A show window of Ginza.
All Photos © 2008, S. "Fritz" Takeda, All Rights Reserved

But why such an increase of younger clients, especially women? One of the important reasons is that there are now in Japan so many photographic colleges, with more than 50 percent of the students being female. These students listen to teachers who are elderly enough to appreciate and laud the beauty of analog/manual cameras, which have been reincarnated as something novel and adventurous, as opposed to digital cameras, with which they are all too familiar.

The increase of young customers has its shortcomings, however. For example, Tessar, a sacrosanct name for old-timers, did not spark the younger generation's interest. A Contessa with an f/2.8 Tessar fetched $500; a Retina IIIc with an f/2.0 Xenon went for $700. Buyers compared lens speed and not so much "legacy" name.
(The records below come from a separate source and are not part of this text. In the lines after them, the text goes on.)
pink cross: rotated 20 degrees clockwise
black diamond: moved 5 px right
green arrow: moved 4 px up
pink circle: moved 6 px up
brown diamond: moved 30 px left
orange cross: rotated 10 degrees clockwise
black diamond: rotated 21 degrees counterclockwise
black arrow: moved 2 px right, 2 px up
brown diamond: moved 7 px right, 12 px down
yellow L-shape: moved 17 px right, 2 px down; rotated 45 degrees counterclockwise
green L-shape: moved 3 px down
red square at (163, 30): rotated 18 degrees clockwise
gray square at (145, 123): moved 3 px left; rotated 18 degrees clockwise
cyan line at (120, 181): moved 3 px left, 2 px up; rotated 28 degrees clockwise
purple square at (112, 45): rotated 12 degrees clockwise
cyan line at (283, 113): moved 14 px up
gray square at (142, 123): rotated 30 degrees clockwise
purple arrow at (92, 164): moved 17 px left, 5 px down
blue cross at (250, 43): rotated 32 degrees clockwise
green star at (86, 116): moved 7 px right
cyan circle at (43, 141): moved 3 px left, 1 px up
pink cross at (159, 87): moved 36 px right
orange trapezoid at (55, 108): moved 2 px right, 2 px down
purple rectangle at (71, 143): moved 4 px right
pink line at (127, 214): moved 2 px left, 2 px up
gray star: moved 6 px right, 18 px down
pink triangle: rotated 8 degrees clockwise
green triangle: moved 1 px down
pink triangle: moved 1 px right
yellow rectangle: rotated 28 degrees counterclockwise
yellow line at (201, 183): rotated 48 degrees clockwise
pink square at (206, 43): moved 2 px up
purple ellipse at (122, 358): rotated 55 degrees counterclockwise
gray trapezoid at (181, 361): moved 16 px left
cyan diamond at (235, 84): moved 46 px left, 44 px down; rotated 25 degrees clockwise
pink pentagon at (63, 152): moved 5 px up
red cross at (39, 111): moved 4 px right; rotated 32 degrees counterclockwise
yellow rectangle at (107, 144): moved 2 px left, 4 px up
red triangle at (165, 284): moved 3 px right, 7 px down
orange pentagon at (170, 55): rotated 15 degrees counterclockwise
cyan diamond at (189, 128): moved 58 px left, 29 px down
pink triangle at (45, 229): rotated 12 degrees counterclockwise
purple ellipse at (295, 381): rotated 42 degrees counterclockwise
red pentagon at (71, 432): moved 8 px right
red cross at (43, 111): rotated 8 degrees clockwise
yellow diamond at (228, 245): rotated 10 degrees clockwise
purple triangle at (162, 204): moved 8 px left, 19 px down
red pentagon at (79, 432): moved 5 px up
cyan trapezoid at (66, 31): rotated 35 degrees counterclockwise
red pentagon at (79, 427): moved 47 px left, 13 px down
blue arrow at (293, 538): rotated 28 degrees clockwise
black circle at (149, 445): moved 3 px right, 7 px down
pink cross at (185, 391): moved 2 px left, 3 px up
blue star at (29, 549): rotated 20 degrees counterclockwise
For young people, format is important, and the standard rectangular image is seen as somewhat stereotypical. The square format, however, is more uncommon for them. Buyers responded less to an expensive Hasselblad (offered at $1500 for a 500C/M with an 80mm f/2.8 Planar and A12 magazine) than to the twin lens Rolleicord V (with Xenotar 75mm f/3.5 at $450), which was considered a good buy. Simply put, a TLR looks quite different than an SLR, which makes for wider appeal for this group. One surprising gem was the Gray Baby Rollei 4x4 with 60mm f/3.5 Tessar or the Xenar, at $450, considered "cute and clever" for young girls. Clearly, the show indicated that the "used" analog camera business, especially when cameras are unique, has been and will be further reinvigorated by younger generation buyers who want user/collectibles that differ from the standard SLR, and especially digital camera models.

Display of an exhibitor.
Examining a lens.
Rolleiflexes are still popular.

The Distaff View
A female visitor to the 30th Used Camera Show in Tokyo said, "Digital cameras are too easy. I prefer setting the shutter speed and the aperture myself rather than leaving it to the camera. What I cannot tolerate is that the digital camera forces you to see in the monitor what pictures you will get. That spoils the joy of expectation. When I bake a pie I don't want to know the taste of it until I open the oven." As to the dislike of digital, she was not an exception among show visitors. There were many women who came to the show merely because they thought analog cameras were "superior" to digital cameras in giving them the joy of photographing.